*** DATA Section Begins ***
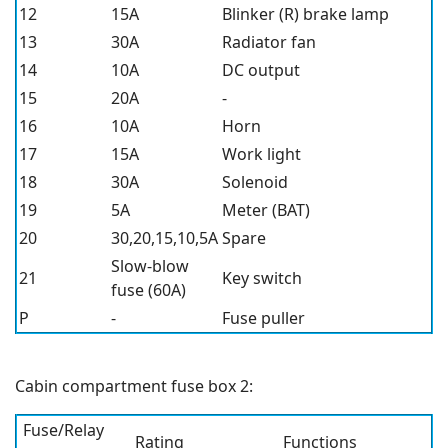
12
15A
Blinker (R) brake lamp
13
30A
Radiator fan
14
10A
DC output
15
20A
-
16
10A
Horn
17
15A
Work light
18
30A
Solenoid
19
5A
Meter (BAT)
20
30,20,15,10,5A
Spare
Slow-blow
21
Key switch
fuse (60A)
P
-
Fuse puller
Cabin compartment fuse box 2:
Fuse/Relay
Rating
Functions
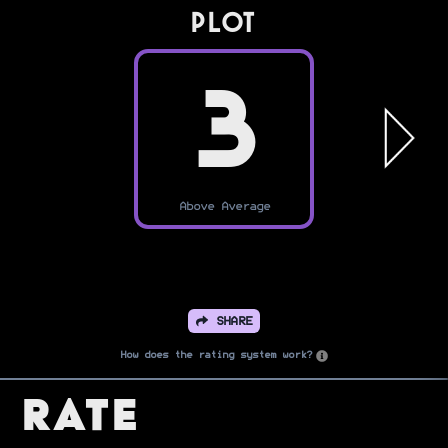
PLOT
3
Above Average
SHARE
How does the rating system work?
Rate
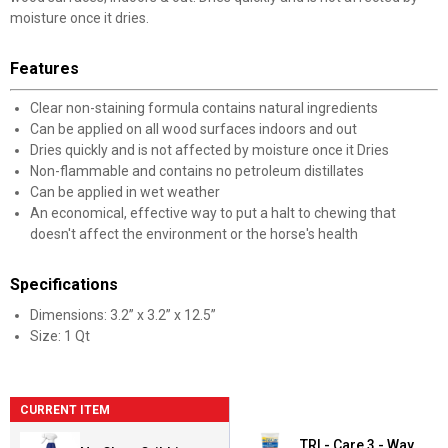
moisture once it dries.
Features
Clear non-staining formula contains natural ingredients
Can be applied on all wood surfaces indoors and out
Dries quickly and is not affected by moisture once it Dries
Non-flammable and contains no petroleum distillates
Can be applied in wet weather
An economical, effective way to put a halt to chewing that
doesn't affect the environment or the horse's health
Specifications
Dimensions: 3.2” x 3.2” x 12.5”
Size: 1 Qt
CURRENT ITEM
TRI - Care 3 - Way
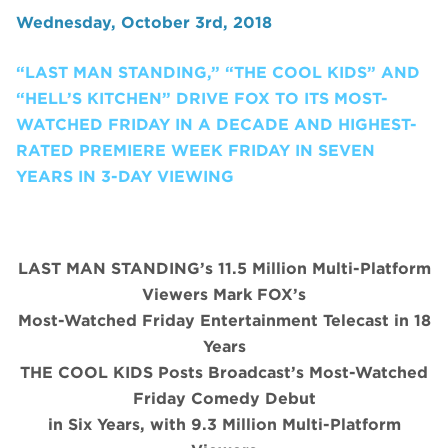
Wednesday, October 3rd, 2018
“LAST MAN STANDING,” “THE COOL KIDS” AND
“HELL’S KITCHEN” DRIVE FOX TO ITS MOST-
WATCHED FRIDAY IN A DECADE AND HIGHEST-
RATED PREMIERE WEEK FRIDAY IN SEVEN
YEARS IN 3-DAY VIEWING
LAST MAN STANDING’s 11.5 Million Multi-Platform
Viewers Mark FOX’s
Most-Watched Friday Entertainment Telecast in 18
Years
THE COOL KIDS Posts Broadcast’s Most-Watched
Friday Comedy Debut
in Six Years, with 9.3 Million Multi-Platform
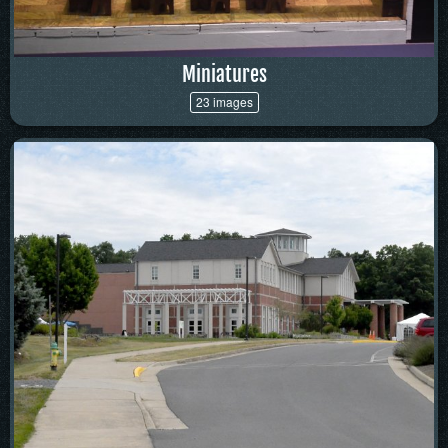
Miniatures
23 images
*** DATA Section Ends ***
*** DATA Section Begins ***
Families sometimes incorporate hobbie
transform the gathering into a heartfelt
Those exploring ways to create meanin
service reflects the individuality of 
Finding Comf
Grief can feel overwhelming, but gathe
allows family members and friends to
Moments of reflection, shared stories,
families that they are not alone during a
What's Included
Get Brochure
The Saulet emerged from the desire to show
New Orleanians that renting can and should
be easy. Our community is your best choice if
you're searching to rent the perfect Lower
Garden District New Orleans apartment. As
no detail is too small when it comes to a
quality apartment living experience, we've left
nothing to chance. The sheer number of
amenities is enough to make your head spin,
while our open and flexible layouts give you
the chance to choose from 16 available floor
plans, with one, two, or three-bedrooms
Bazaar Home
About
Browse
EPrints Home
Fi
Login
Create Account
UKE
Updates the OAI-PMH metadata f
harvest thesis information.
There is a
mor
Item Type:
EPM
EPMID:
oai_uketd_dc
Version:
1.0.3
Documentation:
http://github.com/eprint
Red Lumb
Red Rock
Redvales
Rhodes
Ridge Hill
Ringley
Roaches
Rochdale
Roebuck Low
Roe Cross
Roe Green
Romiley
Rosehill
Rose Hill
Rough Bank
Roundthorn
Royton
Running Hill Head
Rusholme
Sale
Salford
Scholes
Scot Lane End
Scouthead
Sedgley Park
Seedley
*** DATA Section Ends ***
ASSIGNMENT
Go through the records and copy each line with "contains" in it.

SOLUTION FOR THIS PROBLEM
Clear non-staining formula contains natural ingredients
Non-flammable and contains no petroleum distillates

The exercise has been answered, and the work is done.